Govind told me, in the careful tone of someone repeating an unpleasant fact, that rival powers train counter-whistlers. He did not say it like a tale of spies. He said it like he was discussing termites. “They mimic rests,” he said. “They add trills where there should be none. Once, in the rains, a false call opened a gate too early and a terrace washed away.” He flicked his eyes toward the river, which moved slow and brown, carrying small leaves and a bit of foam. “Now the timekeepers use watchers. If a call comes from the wrong roof, the watcher answers with the warning note.”
The warning note, I learned, is a harsh two-tone blast that makes everyone stop and look up, even if they pretend they are not afraid.
An ongoing call-and-answer drifted over the city as night came in. Somewhere a long note rose, then another answered, stepping across dark roofs like lanterns you can hear. On the main road, a convoy of bullock carts kept moving west without caring that I was here, the drivers wrapped in cloth against dust and the oxen’ hooves beating a steady, indifferent rhythm. The guards at the gate of Shaniwar Wada changed shifts on a short whistle sequence, and a pair of sleepy boys ran to close a side door at exactly the right moment, as if lateness were a sin.
I had come to follow power like a scent trail, and I expected it to lead me to a desk. It led me to a throat. The official seals and fine turbans matter, of course, but the city’s real control sits in families with old whistles and men trained to blow them correctly. Everyone else works around that fact the way they work around monsoon rain: they complain, they plan, and they accept that it will fall anyway.
Before I went back to my lodging, I stopped at a small stall and bought a fried snack that tasted mostly of oil and salt. The seller would not take my coin until his neighbor gave a confirming short call, which was less about honesty and more about making sure no one accused him of selling outside the agreed time.
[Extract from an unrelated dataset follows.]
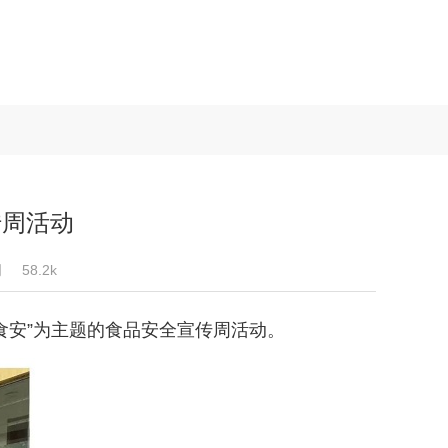
传周活动
司
58.2k
安”为主题的食品安全宣传周活动。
A stray dog slept under the bench, one ear twitching each time a whistle sounded, as if even it had learned the city’s rules. I walked home stepping around puddles from someone’s careless washing, and I noticed fresh chalk marks on doorways—little notations of cadence, like reminders for tomorrow’s work. The night air smelled of damp wood and smoke, and the whistles kept speaking over the roofs, steady as breathing, while a man down the lane hammered at a loose hinge with patient, repetitive strikes that did not need any signal at all.